退職後の健康保険の切り替えにより、国民健康保険の「被保険者」になったとしても、そもそも国民健康保険には「出産育児手当金」という制度はありません。

制度自体が設けられていないため、受け取ることができないのは当然なのです。

→任意継続被保険者は除外されている

退職した会社の健康保険に継続して加入していたとしても、法律により「任意継続被保険者」は支給対象から除外されています。

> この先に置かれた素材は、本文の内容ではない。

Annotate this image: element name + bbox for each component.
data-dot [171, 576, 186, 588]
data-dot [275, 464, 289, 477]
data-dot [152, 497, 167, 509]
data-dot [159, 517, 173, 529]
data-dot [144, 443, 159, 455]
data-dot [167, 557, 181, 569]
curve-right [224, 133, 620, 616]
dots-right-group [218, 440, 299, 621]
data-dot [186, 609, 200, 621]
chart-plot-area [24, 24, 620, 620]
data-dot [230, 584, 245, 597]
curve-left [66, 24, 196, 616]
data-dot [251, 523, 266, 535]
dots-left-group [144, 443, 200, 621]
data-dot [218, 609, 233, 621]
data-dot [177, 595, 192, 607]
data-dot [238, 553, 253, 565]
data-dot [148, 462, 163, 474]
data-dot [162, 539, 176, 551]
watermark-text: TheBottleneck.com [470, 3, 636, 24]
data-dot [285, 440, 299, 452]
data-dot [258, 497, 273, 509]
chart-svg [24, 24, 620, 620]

しかし出産育児手当金は、出産後であれば一定の条件を満たせば支給の対象となります。

退職後でも出産育児手当金を受け取る条件
  • 健康保険の被保険者期間が継続して1年以上あること
  • 出産日or出産予定日から42日以内に退職していること
  • 退職日に働いていないこと

申請を忘れていた場合であっても、産休開始の翌日から2年以内であれば申請することができます。

育児休業手当が受けられない理由

育児休業手当は雇用保険の制度です。

そのため、雇用保険の被保険者でなければ受給することができません。

しかし退職すると、雇用保険の被保険者でなくなるので支給対象から外れることになります。

育児休業手当はそもそも仕事を継続していくために設けられている制度なので、退職希望者には不向きの制度となっています。

給付金の手続き

ペンを持つ様子

退職後も受け取ることのできる「出産育児一時金」と「出産育児手当金」の手続きについて紹介します。

出産育児一時金の手続き

出産育児一時金の受け取り方法は3種類あります。

→直接支払い制度

直接支払制度では、保険組合が出産する医療機関に出産育児一時金を直接支払う制度です。

申請方法
  1. 出産予定の医療機関で「直接支払制度」が導入されているかどうかを確認し、「直接支払制度」の合意書に記入する
  2. 出産のために入院する際に医療機関の窓口に健康保険証を提出する
  3. 退院する際に出産育児一時金だけでは足りなかった場合には差額を支払う
  4. 出産費用が出産育児一時金より少なかった場合、出産した後に差額の申請をし、現金を受け取る

→受取代理制度

出産する医療機関が上記の「直接支払制度」を導入していない場合は、健康保険組合に「受取代理制度」を申請します。

申請方法
  1. 健康保険組合から「受取代理制度」の申請書を受け取り、記入する
  2. 出産予定の医療機関で申請書に必要事項を記入してもらう
  3. 出産予定の約2ヶ月前に健康保険組合に申請書を提出する
  4. 出産のために入院する際に医療機関の窓口に健康保険証を提出する
  5. 退院する際に出産育児一時金だけでは足りなかった場合には差額を支払う
  6. 出産費用が出産育児一時金より少なかった場合、出産した後に差額の申請をし、現金を受け取る

産後申請方式

産後申請方式は、出産費用を支払った後から指定した振込先の口座に出産育児一時金を振り込んでもらうという方法です。

申請方法
  1. 健康保険組合から「出産育児一時金申請書」を受け取り、記入する
  2. 出産のために入院する際に、医療機関で申請書の「証明書欄」に記入してもらう
  3. 退院後に申請書を健康保険組合に提出する
  4. 申請から2週間〜2ヶ月経過後、指定口座に出産育児一時金が振り込まれる

出産育児手当金

出産手当金を受け取るためには産休前から準備をする必要があリます。

  <必要なもの>

  • 健康保険出産手当金支給申請書
  • 医師or助産師の証明(出産に関する記録)
  • 事業主の証明(勤務状況や賃金に関する記録)
  • 健康保険証
  • 母子手帳
  • 振込先指定口座情報
  • 印鑑
  • 役員会議議事録※

※役員等で賃金台帳、出勤簿がない場合のみ

申請方法
  1. 産休前に健康保険担当者に相談し、申請書を入手する
  2. 勤務先に申請書を提出し、必要事項を記入してもらう
  3. 出産した病院で必要事項を記入してもらう
  4. 勤務先の健康保険担当者or社会保険窓口に申請書を提出する
  5. 申請してから約2ヶ月経過後に出産育児手当金が支給される

繰り返しになりますが、産休開始の翌日から2年以内であれば申請することができます。

まとめ

妊婦の女性2
  • 退職後でも支給されるのは「出産育児一時金」と「出産育児手当金」
  • ただし出産育児手当金は出産前に退職した場合は支給されない

今回の記事を参考に、出産にともない退職をするか、休業した後に復帰するかを判断してみてください。